Dataset entries
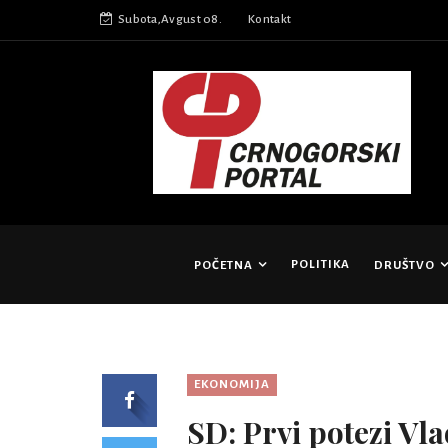
Subota,Avgust 08.
Kontakt
POLITIKA
POČETNA
DRUŠTVO
EKONOMIJA
SD: Prvi potezi Vla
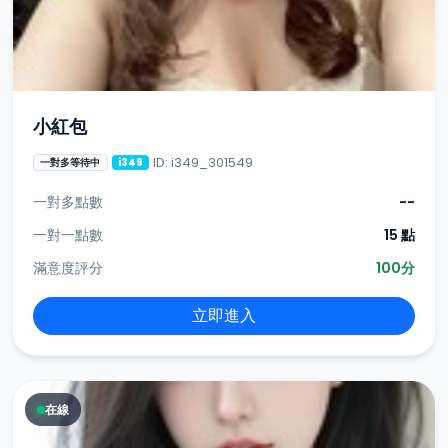
小紅包
ID: i349_301549
一對多等待中
i349
一對多點數
--
一對一點數
15 點
滿意度評分
100分
立即進入
在線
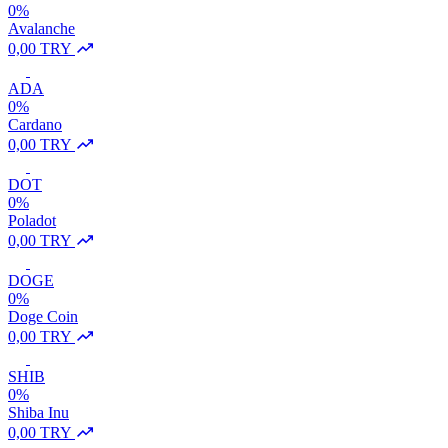
0%
Avalanche
0,00 TRY
ADA
0%
Cardano
0,00 TRY
DOT
0%
Poladot
0,00 TRY
DOGE
0%
Doge Coin
0,00 TRY
SHIB
0%
Shiba Inu
0,00 TRY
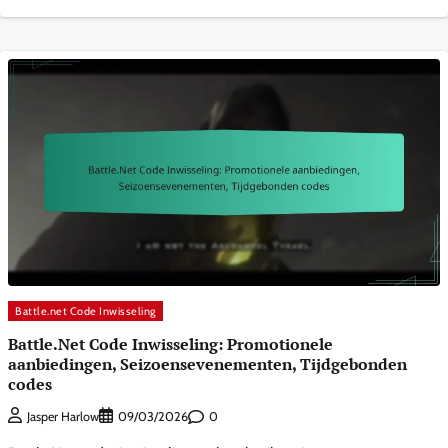
Battle.net Code Inwisseling
Battle.Net Code Inwisseling: Promotionele
aanbiedingen, Seizoensevenementen, Tijdgebonden
codes
0
Jasper Harlow
09/03/2026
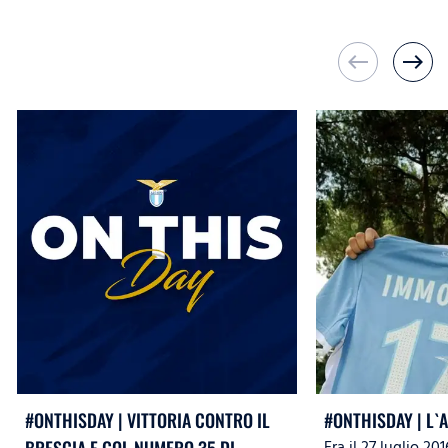
west
east
#ONTHISDAY | VITTORIA CONTRO IL
#ONTHISDAY | L`
Era il 27 luglio 201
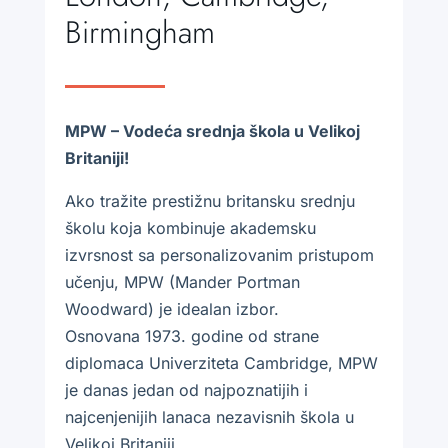
Birmingham
MPW – Vodeća srednja škola u Velikoj
Britaniji!
Ako tražite prestižnu britansku srednju
školu koja kombinuje akademsku
izvrsnost sa personalizovanim pristupom
učenju, MPW (Mander Portman
Woodward) je idealan izbor.
Osnovana 1973. godine od strane
diplomaca Univerziteta Cambridge, MPW
je danas jedan od najpoznatijih i
najcenjenijih lanaca nezavisnih škola u
Velikoj Britaniji.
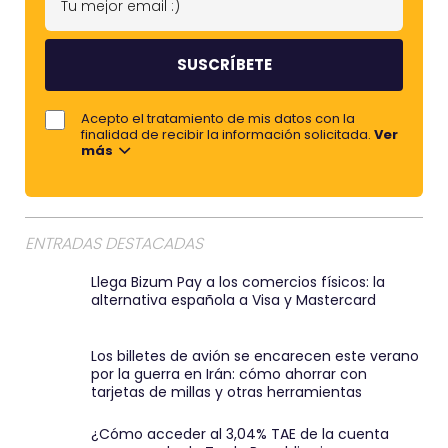
o
u
m
m
b
e
r
j
Acepto el tratamiento de mis datos con la
e
o
finalidad de recibir la información solicitada.
Ver
más
r
e
m
a
ENTRADAS DESTACADAS
i
Llega Bizum Pay a los comercios físicos: la
l
alternativa española a Visa y Mastercard
:
)
Los billetes de avión se encarecen este verano
por la guerra en Irán: cómo ahorrar con
tarjetas de millas y otras herramientas
¿Cómo acceder al 3,04% TAE de la cuenta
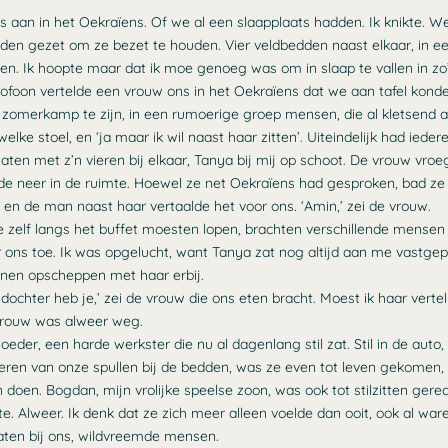
s aan in het Oekraïens. Of we al een slaapplaats hadden. Ik knikte. 
den gezet om ze bezet te houden. Vier veldbedden naast elkaar, in ee
en. Ik hoopte maar dat ik moe genoeg was om in slaap te vallen in zo
ofoon vertelde een vrouw ons in het Oekraïens dat we aan tafel konde
zomerkamp te zijn, in een rumoerige groep mensen, die al kletsend aa
lke stoel, en ‘ja maar ik wil naast haar zitten’. Uiteindelijk had iedere
aten met z’n vieren bij elkaar, Tanya bij mij op schoot. De vrouw vroe
de neer in de ruimte. Hoewel ze net Oekraïens had gesproken, bad ze
en de man naast haar vertaalde het voor ons. ‘Amin,’ zei de vrouw.
e zelf langs het buffet moesten lopen, brachten verschillende mensen
ns toe. Ik was opgelucht, want Tanya zat nog altijd aan me vastgepla
nnen opscheppen met haar erbij.
dochter heb je,’ zei de vrouw die ons eten bracht. Moest ik haar vertel
vrouw was alweer weg.
eder, een harde werkster die nu al dagenlang stil zat. Stil in de auto, st
alleren van onze spullen bij de bedden, was ze even tot leven gekomen,
doen. Bogdan, mijn vrolijke speelse zoon, was ook tot stilzitten gere
te. Alweer. Ik denk dat ze zich meer alleen voelde dan ooit, ook al war
aten bij ons, wildvreemde mensen.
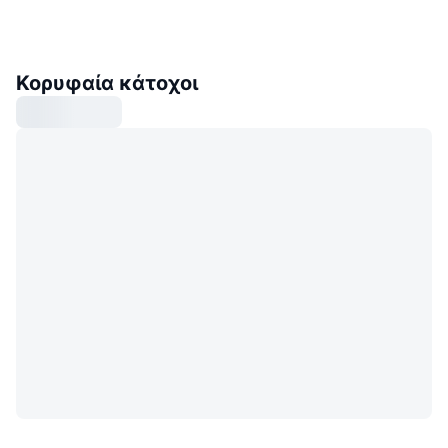
Κορυφαία κάτοχοι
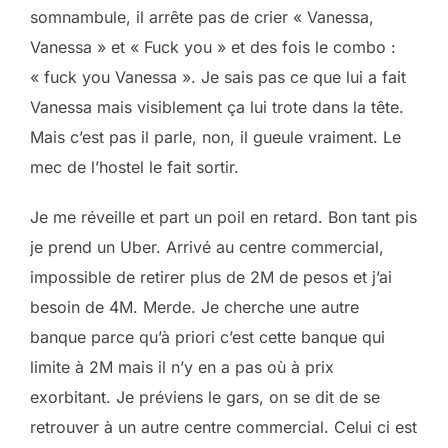
somnambule, il arrête pas de crier « Vanessa,
Vanessa » et « Fuck you » et des fois le combo :
« fuck you Vanessa ». Je sais pas ce que lui a fait
Vanessa mais visiblement ça lui trote dans la tête.
Mais c’est pas il parle, non, il gueule vraiment. Le
mec de l’hostel le fait sortir.
Je me réveille et part un poil en retard. Bon tant pis
je prend un Uber. Arrivé au centre commercial,
impossible de retirer plus de 2M de pesos et j’ai
besoin de 4M. Merde. Je cherche une autre
banque parce qu’à priori c’est cette banque qui
limite à 2M mais il n’y en a pas où à prix
exorbitant. Je préviens le gars, on se dit de se
retrouver à un autre centre commercial. Celui ci est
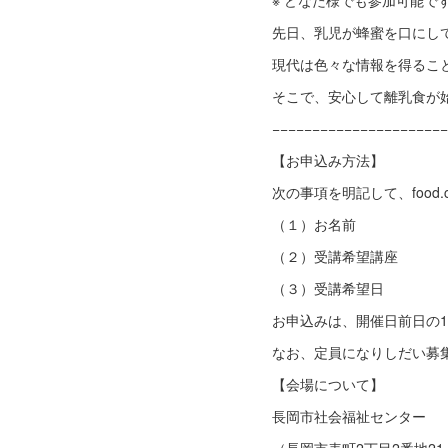
※ どなた様でも参加可能で
先日、乳児が蜂蜜を口にし
現代は色々な情報を得るこ
そこで、安心して離乳食が
−−−−−−−−−−−−−−−−−−−−−−
【お申込み方法】
次の事項を明記して、food.
（１）お名前
（２）受講希望講座
（３）受講希望日
お申込みは、開催日前日の
なお、定員になりしだい募
【会場について】
長岡市社会福祉センター 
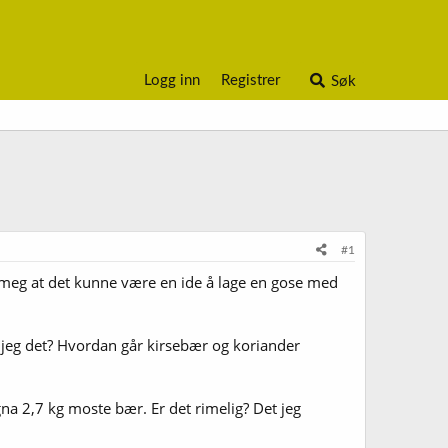
Logg inn
Registrer
Søk
#1
et meg at det kunne være en ide å lage en gose med
r jeg det? Hvordan går kirsebær og koriander
a 2,7 kg moste bær. Er det rimelig? Det jeg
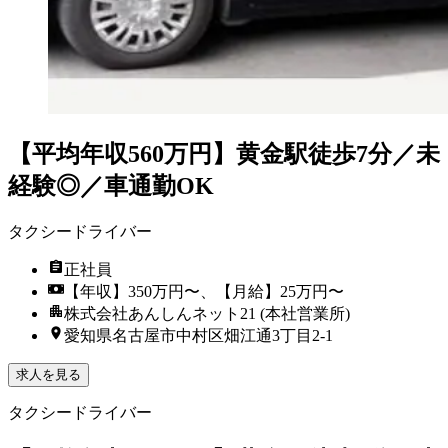
【平均年収560万円】黄金駅徒歩7分／未
経験◎／車通勤OK
タクシードライバー
正社員
【年収】350万円〜、【月給】25万円〜
株式会社あんしんネット21 (本社営業所)
愛知県名古屋市中村区畑江通3丁目2-1
求人を見る
タクシードライバー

> [What the task asks] Repeat the records above word for word, keeping no pictures in the copy.

> [Exercise output]
Subota,Avgust 08.
Kontakt
POLITIKA
POČETNA
DRUŠTVO
EKONOMIJA
SD: Prvi potezi Vla
小紅包
ID: i349_301549
一對多等待中
i349
一對多點數
--
一對一點數
15 點
滿意度評分
100分
立即進入
在線
0%
Avalanche
0,00 TRY
ADA
0%
Cardano
0,00 TRY
DOT
0%
Poladot
0,00 TRY
DOGE
0%
Doge Coin
0,00 TRY
SHIB
0%
Shiba Inu
0,00 TRY
Battle.net Code Inwisseling
Battle.Net Code Inwisseling: Promotionele
aanbiedingen, Seizoensevenementen, Tijdgebonden
codes
0
Jasper Harlow
09/03/2026
west
east
#ONTHISDAY | VITTORIA CONTRO IL
#ONTHISDAY | L`
Era il 27 luglio 201
Birmingham
MPW – Vodeća srednja škola u Velikoj
Britaniji!
Ako tražite prestižnu britansku srednju
školu koja kombinuje akademsku
izvrsnost sa personalizovanim pristupom
učenju, MPW (Mander Portman
Woodward) je idealan izbor.
Osnovana 1973. godine od strane
diplomaca Univerziteta Cambridge, MPW
je danas jedan od najpoznatijih i
najcenjenijih lanaca nezavisnih škola u
Velikoj Britaniji.
o
u
m
m
b
e
r
j
Acepto el tratamiento de mis datos con la
e
o
finalidad de recibir la información solicitada.
Ver
más
r
e
m
a
ENTRADAS DESTACADAS
i
Llega Bizum Pay a los comercios físicos: la
l
alternativa española a Visa y Mastercard
:
)
Los billetes de avión se encarecen este verano
por la guerra en Irán: cómo ahorrar con
tarjetas de millas y otras herramientas
¿Cómo acceder al 3,04% TAE de la cuenta
s aan in het Oekraïens. Of we al een slaapplaats hadden. Ik knikte. 
den gezet om ze bezet te houden. Vier veldbedden naast elkaar, in ee
en. Ik hoopte maar dat ik moe genoeg was om in slaap te vallen in zo
ofoon vertelde een vrouw ons in het Oekraïens dat we aan tafel konde
zomerkamp te zijn, in een rumoerige groep mensen, die al kletsend aa
lke stoel, en ‘ja maar ik wil naast haar zitten’. Uiteindelijk had iedere
aten met z’n vieren bij elkaar, Tanya bij mij op schoot. De vrouw vroe
de neer in de ruimte. Hoewel ze net Oekraïens had gesproken, bad ze
en de man naast haar vertaalde het voor ons. ‘Amin,’ zei de vrouw.
e zelf langs het buffet moesten lopen, brachten verschillende mensen
ns toe. Ik was opgelucht, want Tanya zat nog altijd aan me vastgepla
nnen opscheppen met haar erbij.
dochter heb je,’ zei de vrouw die ons eten bracht. Moest ik haar vertel
vrouw was alweer weg.
eder, een harde werkster die nu al dagenlang stil zat. Stil in de auto, st
alleren van onze spullen bij de bedden, was ze even tot leven gekomen,
doen. Bogdan, mijn vrolijke speelse zoon, was ook tot stilzitten gere
te. Alweer. Ik denk dat ze zich meer alleen voelde dan ooit, ook al war
aten bij ons, wildvreemde mensen.
Κορυφαία κάτοχοι
somnambule, il arrête pas de crier « Vanessa,
Vanessa » et « Fuck you » et des fois le combo :
« fuck you Vanessa ». Je sais pas ce que lui a fait
Vanessa mais visiblement ça lui trote dans la tête.
Mais c’est pas il parle, non, il gueule vraiment. Le
mec de l’hostel le fait sortir.
Je me réveille et part un poil en retard. Bon tant pis
je prend un Uber. Arrivé au centre commercial,
impossible de retirer plus de 2M de pesos et j’ai
besoin de 4M. Merde. Je cherche une autre
banque parce qu’à priori c’est cette banque qui
limite à 2M mais il n’y en a pas où à prix
exorbitant. Je préviens le gars, on se dit de se
retrouver à un autre centre commercial. Celui ci est
※ どなた様でも参加可能で
先日、乳児が蜂蜜を口にし
現代は色々な情報を得るこ
そこで、安心して離乳食が
−−−−−−−−−−−−−−−−−−−−−−
【お申込み方法】
次の事項を明記して、food.
（１）お名前
（２）受講希望講座
（３）受講希望日
お申込みは、開催日前日の
なお、定員になりしだい募
【会場について】
長岡市社会福祉センター 
Logg inn
Registrer
Søk
#1
et meg at det kunne være en ide å lage en gose med
r jeg det? Hvordan går kirsebær og koriander
a 2,7 kg moste bær. Er det rimelig? Det jeg
【平均年収560万円】黄金駅徒歩7分／未
経験◎／車通勤OK
タクシードライバー
正社員
【年収】350万円〜、【月給】25万円〜
株式会社あんしんネット21 (本社営業所)
愛知県名古屋市中村区畑江通3丁目2-1
求人を見る
タクシードライバー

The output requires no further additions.